Der Vater, der mit seinem Kind zu Jesus kommt, schreit die Not heraus: „Ich glaube; hilf meinem Unglauben!“ Er könnte auch sagen: „Ich möchte Gott in meinem Leben haben, hilf mir, ihn zu finden und zu erfahren!“ Mit leeren Händen steht er vor Jesus, weiß nicht, wie das gehen soll, weiß nicht, wie er das tun soll: glauben, sich in Beziehung zu Gott setzen, beten, Gottes Angebot annehmen und seine Liebe erwidern. Seine Leere ist offen für das, was Jesus ihm gibt.

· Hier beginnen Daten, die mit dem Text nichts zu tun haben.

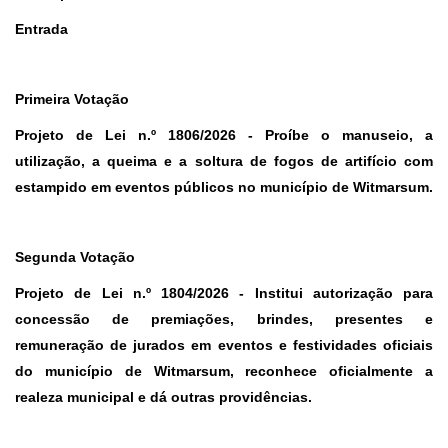
Entrada
Primeira Votação
Projeto de Lei n.º 1806/2026
- Proíbe o manuseio, a
utilização, a queima e a soltura de fogos de artifício com
estampido em eventos públicos no município de Witmarsum.
Segunda Votação
Projeto de Lei n.º 1804/2026
- Institui autorização para
concessão de premiações, brindes, presentes e
remuneração de jurados em eventos e festividades oficiais
do município de Witmarsum, reconhece oficialmente a
realeza municipal e dá outras providências.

„Habt ihr schon mal das Gefühl gehabt: Gott ist da?“ frage ich meine Konfirmandinnen und Konfirmanden. „Ja,“ sagt eine und erzählt, wie sie oben auf einem Berg stand und ihre Höhenangst überwunden hatte. „Gott hat mir dabei geholfen!“ Und eine andere erinnert mich: „Wissen Sie noch, wie sie in der Schule vor Klassenarbeiten mit uns gebetet haben?“ Jetzt bin ich beschenkt. „Da war Gott da.“, sagt sie, und „Das war ein gutes Gefühl.“
Mein eigener Weg zurück zum Glauben begann mit einem neuen Staunen. Etwa ein halbes Jahr nach meiner Entscheidung, Gott aus meinem Leben zu verabschieden, stand ich an einem warmen, sonnigen Tag vor einer Blume und habe ihre Schönheit bewundert. Ein Feldrain voller Mohnblumen und diese eine faszinierte mich: filigran, strahlende Farben, ausgewogene Symmetrien, ein Wunderwerk. Und das sollte alles nur Zufall sein? Wer hat den Plan hinter all dem gemacht und die Gesetze, nach denen das Leben sich entfaltet? Ich spürte eine seltsame Einsamkeit und Sehnsucht nach dem, der dieses Wunder zustande gebracht hat. Mein Weg zum Glauben war und ist eine Suchbewegung nach Gott, der diese Welt so wunderbar eingerichtet hat. Als ich vorsichtig an jenem Abend meine Hände gefaltet und nach Worten gesucht habe, waren sie wieder da, die Wärme aus Kindertagen und die vertrauensvolle Weite jener Momente, in denen meine Großmutter mit mir abends gebetet hat. Gott wurde wieder Teil meines Lebens und ich erfahre immer einmal wieder, wie sich betend meine innere Verwirrung in Offenheit dafür wandelt, welchen Weg Gott nun mit mir gehen wird.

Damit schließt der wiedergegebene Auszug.